Jesuit Refugee Service International Director, Peter Balleis S.J. and JRS Middle East and North Africa Director Nawras Sammour S.J. attended the final session of the three-day assembly promoting the theme of welcoming displaced people under the title, "The Church's pastoral care in the context of forced migration," and was attended by a conglomerate of church leaders, migration experts and pastoral workers.
The meeting fostered discussion about ways the Catholic community can best respond to the injustices causing forced migration for millions globally while also keeping the dignity of each individual person intact.
In Pope Francis' address he said one of the Church's roles is to be aware of the hardship faced by refugees and prepare to respond to the "wounds that mark their existence" such as the abuse of power, violence, traumatic events and anxiety about their futures.
These factors all dehumanize refugees. As such they should push every Christian and the entire community to a concrete attention, said Pope Francis.
Syria represents one of the places worldwide where people find themselves repeatedly traumatized, separated from their families and indefinitely trapped in a violent power struggle. Since the war erupted in 2011, nearly six million people have been displaced either within Syria or across the border into Lebanon, Jordan, Turkey and Iraq.

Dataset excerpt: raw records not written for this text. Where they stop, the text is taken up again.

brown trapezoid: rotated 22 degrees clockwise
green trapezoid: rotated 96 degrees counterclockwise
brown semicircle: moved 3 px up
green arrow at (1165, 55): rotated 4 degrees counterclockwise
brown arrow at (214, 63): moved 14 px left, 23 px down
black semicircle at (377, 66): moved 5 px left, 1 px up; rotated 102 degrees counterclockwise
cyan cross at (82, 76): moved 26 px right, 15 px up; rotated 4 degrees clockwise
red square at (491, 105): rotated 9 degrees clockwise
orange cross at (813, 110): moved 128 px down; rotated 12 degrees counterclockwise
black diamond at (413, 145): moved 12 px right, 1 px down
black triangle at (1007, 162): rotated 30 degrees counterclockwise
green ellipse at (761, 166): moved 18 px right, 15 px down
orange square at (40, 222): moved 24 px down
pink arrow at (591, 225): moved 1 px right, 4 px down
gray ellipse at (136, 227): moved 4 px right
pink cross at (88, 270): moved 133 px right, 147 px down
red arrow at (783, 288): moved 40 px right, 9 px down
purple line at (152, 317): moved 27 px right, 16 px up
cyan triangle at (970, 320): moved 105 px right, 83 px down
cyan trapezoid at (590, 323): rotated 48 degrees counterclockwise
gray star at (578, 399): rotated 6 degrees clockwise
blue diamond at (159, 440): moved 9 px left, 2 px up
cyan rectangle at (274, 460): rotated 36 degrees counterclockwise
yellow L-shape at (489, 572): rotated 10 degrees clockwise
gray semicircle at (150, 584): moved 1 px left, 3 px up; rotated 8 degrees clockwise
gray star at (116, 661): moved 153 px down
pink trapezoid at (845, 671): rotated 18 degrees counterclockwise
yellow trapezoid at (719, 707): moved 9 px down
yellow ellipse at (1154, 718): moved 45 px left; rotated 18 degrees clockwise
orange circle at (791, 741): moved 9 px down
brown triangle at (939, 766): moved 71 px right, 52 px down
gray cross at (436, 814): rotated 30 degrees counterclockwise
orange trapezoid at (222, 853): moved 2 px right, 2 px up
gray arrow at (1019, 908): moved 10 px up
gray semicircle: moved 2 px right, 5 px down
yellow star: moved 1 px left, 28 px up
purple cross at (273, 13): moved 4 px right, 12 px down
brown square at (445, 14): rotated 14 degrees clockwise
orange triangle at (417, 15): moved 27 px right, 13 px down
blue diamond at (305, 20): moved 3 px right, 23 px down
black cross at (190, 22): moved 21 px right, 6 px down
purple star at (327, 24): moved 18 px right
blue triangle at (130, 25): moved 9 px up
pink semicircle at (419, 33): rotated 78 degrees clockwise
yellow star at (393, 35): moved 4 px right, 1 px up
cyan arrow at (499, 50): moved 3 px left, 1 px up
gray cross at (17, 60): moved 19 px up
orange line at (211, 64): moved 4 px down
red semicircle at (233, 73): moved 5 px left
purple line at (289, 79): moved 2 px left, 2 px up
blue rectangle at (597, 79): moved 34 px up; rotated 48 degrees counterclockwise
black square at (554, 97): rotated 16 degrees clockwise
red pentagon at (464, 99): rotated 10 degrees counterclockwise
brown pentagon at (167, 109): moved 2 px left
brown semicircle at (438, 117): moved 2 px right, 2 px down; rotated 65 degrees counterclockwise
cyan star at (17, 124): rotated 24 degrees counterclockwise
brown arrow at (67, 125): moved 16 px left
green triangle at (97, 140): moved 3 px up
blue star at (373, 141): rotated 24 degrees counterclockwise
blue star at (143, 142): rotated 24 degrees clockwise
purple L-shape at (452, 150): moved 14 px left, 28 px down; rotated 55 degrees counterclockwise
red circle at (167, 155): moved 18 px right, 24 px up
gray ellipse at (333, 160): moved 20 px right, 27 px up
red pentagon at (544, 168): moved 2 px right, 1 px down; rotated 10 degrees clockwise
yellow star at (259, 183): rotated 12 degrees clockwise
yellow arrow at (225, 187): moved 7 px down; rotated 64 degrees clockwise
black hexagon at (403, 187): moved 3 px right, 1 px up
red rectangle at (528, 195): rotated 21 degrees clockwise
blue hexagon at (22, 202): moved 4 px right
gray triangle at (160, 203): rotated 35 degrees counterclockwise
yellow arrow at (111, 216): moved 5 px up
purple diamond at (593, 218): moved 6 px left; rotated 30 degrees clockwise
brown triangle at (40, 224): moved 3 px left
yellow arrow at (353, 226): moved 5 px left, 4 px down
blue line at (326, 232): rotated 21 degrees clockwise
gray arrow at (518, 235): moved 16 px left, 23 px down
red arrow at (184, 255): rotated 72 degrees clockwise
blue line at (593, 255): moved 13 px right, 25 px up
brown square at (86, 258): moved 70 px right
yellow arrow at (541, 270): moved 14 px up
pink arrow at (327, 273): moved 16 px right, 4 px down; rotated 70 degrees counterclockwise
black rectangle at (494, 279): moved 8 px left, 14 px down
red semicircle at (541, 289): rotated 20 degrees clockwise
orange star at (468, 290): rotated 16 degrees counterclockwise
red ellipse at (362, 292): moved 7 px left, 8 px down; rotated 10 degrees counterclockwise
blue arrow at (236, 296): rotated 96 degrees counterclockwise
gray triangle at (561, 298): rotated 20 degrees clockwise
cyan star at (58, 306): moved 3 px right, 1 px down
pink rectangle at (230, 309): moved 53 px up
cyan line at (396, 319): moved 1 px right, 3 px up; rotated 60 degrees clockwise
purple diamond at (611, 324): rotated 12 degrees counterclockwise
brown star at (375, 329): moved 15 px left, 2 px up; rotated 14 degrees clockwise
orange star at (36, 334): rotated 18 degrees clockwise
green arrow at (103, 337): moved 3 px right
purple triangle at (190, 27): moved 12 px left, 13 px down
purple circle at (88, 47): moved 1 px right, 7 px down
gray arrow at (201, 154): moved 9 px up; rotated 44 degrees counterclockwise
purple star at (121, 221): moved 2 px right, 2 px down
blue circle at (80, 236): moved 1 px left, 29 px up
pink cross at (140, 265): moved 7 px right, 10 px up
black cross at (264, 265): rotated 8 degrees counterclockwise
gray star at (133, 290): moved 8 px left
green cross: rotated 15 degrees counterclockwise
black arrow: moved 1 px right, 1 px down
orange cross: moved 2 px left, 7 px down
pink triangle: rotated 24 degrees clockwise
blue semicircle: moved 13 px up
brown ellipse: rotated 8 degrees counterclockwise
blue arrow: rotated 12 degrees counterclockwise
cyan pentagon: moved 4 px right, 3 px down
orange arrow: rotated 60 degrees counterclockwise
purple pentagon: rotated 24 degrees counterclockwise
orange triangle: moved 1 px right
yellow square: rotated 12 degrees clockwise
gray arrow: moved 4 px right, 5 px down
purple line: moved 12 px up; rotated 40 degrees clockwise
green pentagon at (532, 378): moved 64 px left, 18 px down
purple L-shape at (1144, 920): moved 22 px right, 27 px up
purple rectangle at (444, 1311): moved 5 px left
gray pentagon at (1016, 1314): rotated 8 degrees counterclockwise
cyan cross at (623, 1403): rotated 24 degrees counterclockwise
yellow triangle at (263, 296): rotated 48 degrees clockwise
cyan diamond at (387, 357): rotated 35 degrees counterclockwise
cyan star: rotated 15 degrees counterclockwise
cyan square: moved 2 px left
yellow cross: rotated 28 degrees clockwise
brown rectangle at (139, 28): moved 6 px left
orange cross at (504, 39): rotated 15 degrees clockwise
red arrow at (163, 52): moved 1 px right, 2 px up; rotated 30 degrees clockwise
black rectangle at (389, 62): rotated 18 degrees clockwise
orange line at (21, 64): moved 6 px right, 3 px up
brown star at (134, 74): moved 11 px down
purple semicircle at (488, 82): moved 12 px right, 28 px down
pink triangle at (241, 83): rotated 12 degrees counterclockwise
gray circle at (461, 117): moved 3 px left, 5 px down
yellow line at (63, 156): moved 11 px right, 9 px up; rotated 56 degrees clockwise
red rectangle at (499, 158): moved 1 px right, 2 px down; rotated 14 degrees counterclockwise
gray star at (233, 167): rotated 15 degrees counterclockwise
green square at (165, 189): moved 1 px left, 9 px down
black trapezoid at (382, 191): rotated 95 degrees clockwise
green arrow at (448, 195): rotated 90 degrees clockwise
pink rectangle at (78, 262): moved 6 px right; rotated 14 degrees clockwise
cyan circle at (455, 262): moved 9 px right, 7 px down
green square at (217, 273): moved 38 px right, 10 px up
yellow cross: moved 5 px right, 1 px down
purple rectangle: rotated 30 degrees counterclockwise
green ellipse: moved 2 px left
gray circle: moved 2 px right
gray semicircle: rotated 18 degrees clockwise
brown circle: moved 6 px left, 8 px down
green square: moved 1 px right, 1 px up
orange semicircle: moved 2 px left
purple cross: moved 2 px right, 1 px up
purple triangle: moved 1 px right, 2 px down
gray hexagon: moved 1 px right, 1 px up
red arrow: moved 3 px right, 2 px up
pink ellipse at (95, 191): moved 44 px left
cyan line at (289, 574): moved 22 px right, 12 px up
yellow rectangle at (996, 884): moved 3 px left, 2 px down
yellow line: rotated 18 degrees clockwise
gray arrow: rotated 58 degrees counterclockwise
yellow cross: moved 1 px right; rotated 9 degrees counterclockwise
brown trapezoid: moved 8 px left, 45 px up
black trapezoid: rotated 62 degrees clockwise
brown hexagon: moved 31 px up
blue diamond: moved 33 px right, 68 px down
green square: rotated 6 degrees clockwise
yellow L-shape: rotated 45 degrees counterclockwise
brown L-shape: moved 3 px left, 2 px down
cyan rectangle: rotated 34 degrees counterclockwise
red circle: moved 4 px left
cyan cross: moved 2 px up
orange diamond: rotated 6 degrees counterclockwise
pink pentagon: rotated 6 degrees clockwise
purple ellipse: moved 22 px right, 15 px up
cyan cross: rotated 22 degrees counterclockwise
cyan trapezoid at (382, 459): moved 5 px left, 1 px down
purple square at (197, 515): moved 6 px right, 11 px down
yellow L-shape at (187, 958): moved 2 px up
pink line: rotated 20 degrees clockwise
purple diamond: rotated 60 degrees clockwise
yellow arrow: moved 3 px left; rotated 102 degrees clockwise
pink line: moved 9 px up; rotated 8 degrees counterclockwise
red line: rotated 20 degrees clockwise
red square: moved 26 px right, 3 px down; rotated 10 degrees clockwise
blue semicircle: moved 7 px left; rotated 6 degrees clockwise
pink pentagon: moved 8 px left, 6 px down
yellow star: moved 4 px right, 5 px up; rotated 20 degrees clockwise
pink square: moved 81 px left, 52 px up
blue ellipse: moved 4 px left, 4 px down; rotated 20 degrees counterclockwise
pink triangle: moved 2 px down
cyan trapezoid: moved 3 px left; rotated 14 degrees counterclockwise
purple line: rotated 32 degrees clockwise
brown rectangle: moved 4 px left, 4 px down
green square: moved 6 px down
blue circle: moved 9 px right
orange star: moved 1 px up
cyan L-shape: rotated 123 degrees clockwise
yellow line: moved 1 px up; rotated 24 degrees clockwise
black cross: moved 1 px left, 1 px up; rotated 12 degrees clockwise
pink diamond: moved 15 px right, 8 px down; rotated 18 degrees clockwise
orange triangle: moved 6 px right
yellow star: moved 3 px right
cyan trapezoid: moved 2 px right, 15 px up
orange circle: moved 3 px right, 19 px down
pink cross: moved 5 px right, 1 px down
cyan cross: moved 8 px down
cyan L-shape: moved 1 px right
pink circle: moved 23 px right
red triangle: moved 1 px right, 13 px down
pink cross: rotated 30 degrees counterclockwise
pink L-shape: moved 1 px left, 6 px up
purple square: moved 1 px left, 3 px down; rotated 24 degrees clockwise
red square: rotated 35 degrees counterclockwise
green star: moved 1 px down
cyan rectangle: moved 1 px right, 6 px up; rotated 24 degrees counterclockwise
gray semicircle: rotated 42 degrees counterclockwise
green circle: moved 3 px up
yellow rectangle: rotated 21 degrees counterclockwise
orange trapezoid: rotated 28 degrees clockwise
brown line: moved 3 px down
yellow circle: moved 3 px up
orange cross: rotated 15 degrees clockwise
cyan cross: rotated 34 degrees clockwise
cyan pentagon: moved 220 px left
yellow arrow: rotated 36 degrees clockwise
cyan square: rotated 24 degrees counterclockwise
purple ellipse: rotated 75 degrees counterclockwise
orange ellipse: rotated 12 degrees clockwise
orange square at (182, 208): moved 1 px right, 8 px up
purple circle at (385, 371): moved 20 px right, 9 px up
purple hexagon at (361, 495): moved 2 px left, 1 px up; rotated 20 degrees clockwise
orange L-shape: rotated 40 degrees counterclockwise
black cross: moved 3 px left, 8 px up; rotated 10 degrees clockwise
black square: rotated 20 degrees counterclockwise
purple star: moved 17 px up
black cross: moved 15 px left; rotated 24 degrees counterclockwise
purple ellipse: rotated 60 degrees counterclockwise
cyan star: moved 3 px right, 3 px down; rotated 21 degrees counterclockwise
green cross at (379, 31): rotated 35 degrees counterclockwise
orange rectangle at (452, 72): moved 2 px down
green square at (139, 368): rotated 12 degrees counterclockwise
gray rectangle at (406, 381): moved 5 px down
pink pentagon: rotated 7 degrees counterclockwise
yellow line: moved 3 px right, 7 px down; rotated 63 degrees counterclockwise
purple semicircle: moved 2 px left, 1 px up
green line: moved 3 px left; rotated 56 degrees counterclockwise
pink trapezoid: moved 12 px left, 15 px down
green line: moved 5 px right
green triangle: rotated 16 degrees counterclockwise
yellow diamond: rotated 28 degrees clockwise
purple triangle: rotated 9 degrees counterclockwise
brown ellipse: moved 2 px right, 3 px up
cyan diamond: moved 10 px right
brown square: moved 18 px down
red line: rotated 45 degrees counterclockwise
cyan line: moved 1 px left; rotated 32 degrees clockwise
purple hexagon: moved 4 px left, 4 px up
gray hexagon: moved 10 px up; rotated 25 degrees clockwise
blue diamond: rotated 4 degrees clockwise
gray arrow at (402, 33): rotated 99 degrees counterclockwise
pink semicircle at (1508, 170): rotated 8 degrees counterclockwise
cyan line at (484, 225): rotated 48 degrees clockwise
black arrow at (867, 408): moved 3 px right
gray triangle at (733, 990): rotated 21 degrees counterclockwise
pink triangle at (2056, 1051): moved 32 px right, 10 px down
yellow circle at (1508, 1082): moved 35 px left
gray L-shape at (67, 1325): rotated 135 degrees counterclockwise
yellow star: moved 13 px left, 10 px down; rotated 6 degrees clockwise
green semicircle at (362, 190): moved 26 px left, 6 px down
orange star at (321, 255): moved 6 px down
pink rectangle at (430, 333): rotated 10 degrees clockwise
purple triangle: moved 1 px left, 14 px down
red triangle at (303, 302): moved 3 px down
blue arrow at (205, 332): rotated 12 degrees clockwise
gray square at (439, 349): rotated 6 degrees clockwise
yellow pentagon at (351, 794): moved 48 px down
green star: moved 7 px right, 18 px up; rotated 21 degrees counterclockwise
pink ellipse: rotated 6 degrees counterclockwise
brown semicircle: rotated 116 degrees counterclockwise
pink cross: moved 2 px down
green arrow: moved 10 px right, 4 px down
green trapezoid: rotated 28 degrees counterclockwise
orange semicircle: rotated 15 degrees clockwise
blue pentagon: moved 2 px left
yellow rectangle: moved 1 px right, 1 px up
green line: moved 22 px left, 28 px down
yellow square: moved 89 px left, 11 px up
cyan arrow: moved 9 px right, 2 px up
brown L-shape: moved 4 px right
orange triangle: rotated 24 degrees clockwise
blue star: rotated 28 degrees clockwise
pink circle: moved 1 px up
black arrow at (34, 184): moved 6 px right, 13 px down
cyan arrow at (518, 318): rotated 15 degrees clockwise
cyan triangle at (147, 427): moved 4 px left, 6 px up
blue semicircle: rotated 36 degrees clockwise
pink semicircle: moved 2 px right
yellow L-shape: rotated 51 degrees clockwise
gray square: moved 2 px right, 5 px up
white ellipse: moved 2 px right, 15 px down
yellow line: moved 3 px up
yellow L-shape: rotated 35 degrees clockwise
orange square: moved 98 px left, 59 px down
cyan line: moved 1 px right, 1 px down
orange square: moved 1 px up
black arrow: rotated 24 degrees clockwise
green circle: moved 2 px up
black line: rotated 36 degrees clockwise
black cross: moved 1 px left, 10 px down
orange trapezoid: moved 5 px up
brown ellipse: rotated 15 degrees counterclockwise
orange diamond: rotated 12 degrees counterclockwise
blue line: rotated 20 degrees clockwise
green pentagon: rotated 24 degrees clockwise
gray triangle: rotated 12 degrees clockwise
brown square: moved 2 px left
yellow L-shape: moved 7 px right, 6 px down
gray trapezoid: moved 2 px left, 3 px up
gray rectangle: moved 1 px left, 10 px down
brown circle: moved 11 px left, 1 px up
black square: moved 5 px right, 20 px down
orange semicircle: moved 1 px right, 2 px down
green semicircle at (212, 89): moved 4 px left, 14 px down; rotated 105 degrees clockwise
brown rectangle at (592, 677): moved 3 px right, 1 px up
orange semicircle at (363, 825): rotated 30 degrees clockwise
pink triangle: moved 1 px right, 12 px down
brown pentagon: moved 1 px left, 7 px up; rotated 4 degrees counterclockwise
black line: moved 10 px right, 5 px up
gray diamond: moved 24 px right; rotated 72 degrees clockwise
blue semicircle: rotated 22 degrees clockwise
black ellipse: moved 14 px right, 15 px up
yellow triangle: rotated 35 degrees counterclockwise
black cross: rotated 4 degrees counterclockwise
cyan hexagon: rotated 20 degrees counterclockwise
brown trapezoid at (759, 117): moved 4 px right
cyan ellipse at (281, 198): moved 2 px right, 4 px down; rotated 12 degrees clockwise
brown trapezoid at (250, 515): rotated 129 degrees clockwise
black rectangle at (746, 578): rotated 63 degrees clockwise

"Despite the tragedy in Syria, JRS has witnessed time and again the resilience of displaced communities. Throughout the ongoing insecurity more than 500 Syrian volunteers help with JRS projects of food distribution and educational projects in Aleppo, Homs and Damascus," said JRS International Director Peter Balleis S.J.
Perseverance. The Holy Father expressed his admiration for those who persevere through displacement.
"I would like to invite everyone to see and take to heart the experiences and the rays of hope of refugees and forcibly displaced persons. This hope is expressed in their expectations for the future, desire for friendship, to participate in their host societies, including through language learning, access to employment and education for their children," said Pope Francis.
This hope and enthusiasm has been exemplified not only in Syria, but throughout the world. In war-torn Afghanistan young students eagerly take part in the JRS and JC:HEM (Jesuit Commons: Higher Education at the Margins) online tertiary education program. In northern Thailand, Burmese refugees previously marginalized from the marketplace have learned skills allowing them to be hired by local businesses.
"We believe the work of JRS strongly reflects the call of Pope Francis to be a voice for the displaced, to advocate against unjust policies and to serve refugees in the most perilous times of their lives. In return, we have witnessed the hope the Holy Father mentions; hope for a more peaceful future and more hospitable communities," said Peter Balleis S.J.